Lean For The New Year: 9 Surefire Weight Loss Tips

Kick the year off right with these 9 fat-loss tips that will help you transform and stay lean year round!

If you're looking to make 2015 your leanest year yet, you've come to the right place. Whether you want to push full steam ahead and build on the progress you made in 2014, or you're new to fitness and are looking to jump on the bandwagon for the first time in years, we've got a selection of tried-and-true tips and tricks to help you smash your goals.

Sure, there will always be a new diet or workout plan, but sometimes simple is best. Instead of following everything that's #trending, start with a strong foundation of rock-solid principles and turn your fat loss up a notch with these nine transformation tips from the experts at Team Cellucor.

1

Get Your Game Plan In Place

First thing's first: Come up with a plan. "Nothing is worse than aiming to lose weight by randomly trying to do so with no rhyme or reason," says IFBB physique competitor Craig Capurso. If you want to succeed, you need to follow a defined path.

Choose a workout and diet that's been proven, and stick to it. Don't try to combine four or five different plans into one. You'll just get overwhelmed, confused, and frustrated when you aren't seeing results.

If you're in need of a solid plan, check out Capurso's own 30 Days Out program.

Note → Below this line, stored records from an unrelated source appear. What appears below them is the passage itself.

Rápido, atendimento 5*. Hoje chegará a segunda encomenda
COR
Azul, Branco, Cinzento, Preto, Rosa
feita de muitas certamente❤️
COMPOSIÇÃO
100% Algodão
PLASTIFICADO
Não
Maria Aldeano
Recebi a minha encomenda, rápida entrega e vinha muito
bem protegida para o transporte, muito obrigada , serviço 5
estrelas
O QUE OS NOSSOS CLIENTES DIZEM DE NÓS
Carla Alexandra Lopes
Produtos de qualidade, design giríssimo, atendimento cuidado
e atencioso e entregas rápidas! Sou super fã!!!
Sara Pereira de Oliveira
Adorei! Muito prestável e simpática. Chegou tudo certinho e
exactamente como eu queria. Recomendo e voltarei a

If you're in need of a solid plan, check out Capurso's own 30 Days Out program. It's a pretty intense plan and not for the faint of heart, but it includes a full 30-day training layout, a diet customized to your personal specifications, an airtight supplement plan, and daily videos with Craig to help you stay motivated as you move through the program.

2

Seek Out Substitutes

If you're just getting back on the weight-loss bandwagon, don't remove everything you love from your diet on day one. Instead of banishing your favorite foods and embarking on a hardcore restriction diet, seek out healthy substitutes!

"Substitute sugary condiments with reduced-calorie options," recommends Capurso. "For example, opt for hot sauce over ketchup."

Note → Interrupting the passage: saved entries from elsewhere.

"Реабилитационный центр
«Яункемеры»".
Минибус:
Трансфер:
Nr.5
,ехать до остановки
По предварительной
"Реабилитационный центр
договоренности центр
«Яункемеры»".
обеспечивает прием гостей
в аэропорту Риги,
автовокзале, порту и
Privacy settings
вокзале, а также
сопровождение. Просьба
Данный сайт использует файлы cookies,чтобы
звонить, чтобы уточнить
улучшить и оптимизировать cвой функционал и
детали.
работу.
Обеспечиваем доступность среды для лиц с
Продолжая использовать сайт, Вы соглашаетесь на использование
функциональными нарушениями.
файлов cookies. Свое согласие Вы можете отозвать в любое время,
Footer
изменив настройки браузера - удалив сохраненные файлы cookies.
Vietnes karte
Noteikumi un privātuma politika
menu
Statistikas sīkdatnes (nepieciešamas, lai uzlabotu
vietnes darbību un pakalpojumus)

By making small changes first, it won't feel like you're completely revamping your diet. You'll be in familiar territory, but you'll still start seeing results. Once you get comfortable with those swaps and have gained more confidence in yourself, start making bigger changes.

Here are a few more swap suggestions:

  • Drop soda for coffee or green tea.
  • Kick sugar for Stevia or another natural sweetener.
  • Trash sugary sauces for low-sodium hot sauces.
  • Use Greek yogurt as a base for dips and dressings instead of mayonnaise.
  • Switch over to using naturally low-fat cheeses like feta, ricotta, and mozzarella.
  • Don't forget to check labels! Oftentimes items marked as "low-fat" actually contain higher amounts of sugar.
3

Take Progress Photos

You've likely taken many selfies before, so progress pictures are no time to be shy. "Take starting point pictures of yourself in a swimsuit from the front, side, and rear—no filters or crafty lighting allowed!" recommends trainer and fitness pro Jen Jewell. Remember, you don't have to share these pictures with the world, but they are good to have for your own personal reference.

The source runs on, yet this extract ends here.